• [What to work on] Images are to be excluded from the copy, and the records below reproduced word for word.

• [Available data]
==================================================

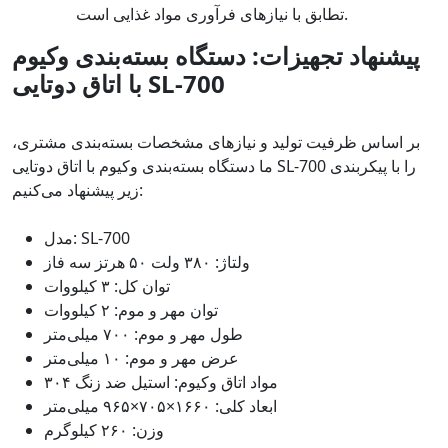
تطابق با نیازهای فرآوری مواد غذایی است.
پیشنهاد تجهیزات: دستگاه بسته‌بندی وکیوم
با اتاق دوتایی SL-700
بر اساس ظرفیت تولید و نیازهای مشخصات بسته‌بندی مشتری،
ما دستگاه بسته‌بندی وکیوم با اتاق دوتایی SL-700 را با پیکربندی
زیر پیشنهاد می‌کنیم:
مدل: SL-700
ولتاژ: ۳۸۰ ولت ۵۰ هرتز سه فاز
توان کل: ۳ کیلووات
توان مهر و موم: ۲ کیلووات
طول مهر و موم: ۷۰۰ میلی‌متر
عرض مهر و موم: ۱۰ میلی‌متر
مواد اتاق وکیوم: استیل ضد زنگ ۳۰۴
ابعاد کلی: ۱۶۶۰×۷۰۵×۹۶۵ میلی‌متر
وزن: ۲۶۰ کیلوگرم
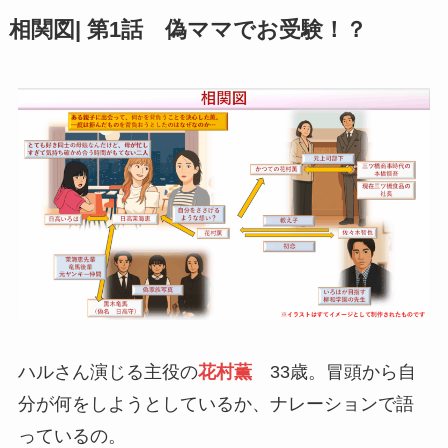
相関図| 第1話 偽ママでお受験！？
ハルさん演じる主役の
花村薫
33歳。冒頭から自
分が何をしようとしているか、ナレーションで語
っているの。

==================================================

• [Expected answer]
تطابق با نیازهای فرآوری مواد غذایی است.
پیشنهاد تجهیزات: دستگاه بسته‌بندی وکیوم
با اتاق دوتایی SL-700
بر اساس ظرفیت تولید و نیازهای مشخصات بسته‌بندی مشتری،
ما دستگاه بسته‌بندی وکیوم با اتاق دوتایی SL-700 را با پیکربندی
زیر پیشنهاد می‌کنیم:
مدل: SL-700
ولتاژ: ۳۸۰ ولت ۵۰ هرتز سه فاز
توان کل: ۳ کیلووات
توان مهر و موم: ۲ کیلووات
طول مهر و موم: ۷۰۰ میلی‌متر
عرض مهر و موم: ۱۰ میلی‌متر
مواد اتاق وکیوم: استیل ضد زنگ ۳۰۴
ابعاد کلی: ۱۶۶۰×۷۰۵×۹۶۵ میلی‌متر
وزن: ۲۶۰ کیلوگرم
相関図| 第1話 偽ママでお受験！？
ハルさん演じる主役の
花村薫
33歳。冒頭から自
分が何をしようとしているか、ナレーションで語
っているの。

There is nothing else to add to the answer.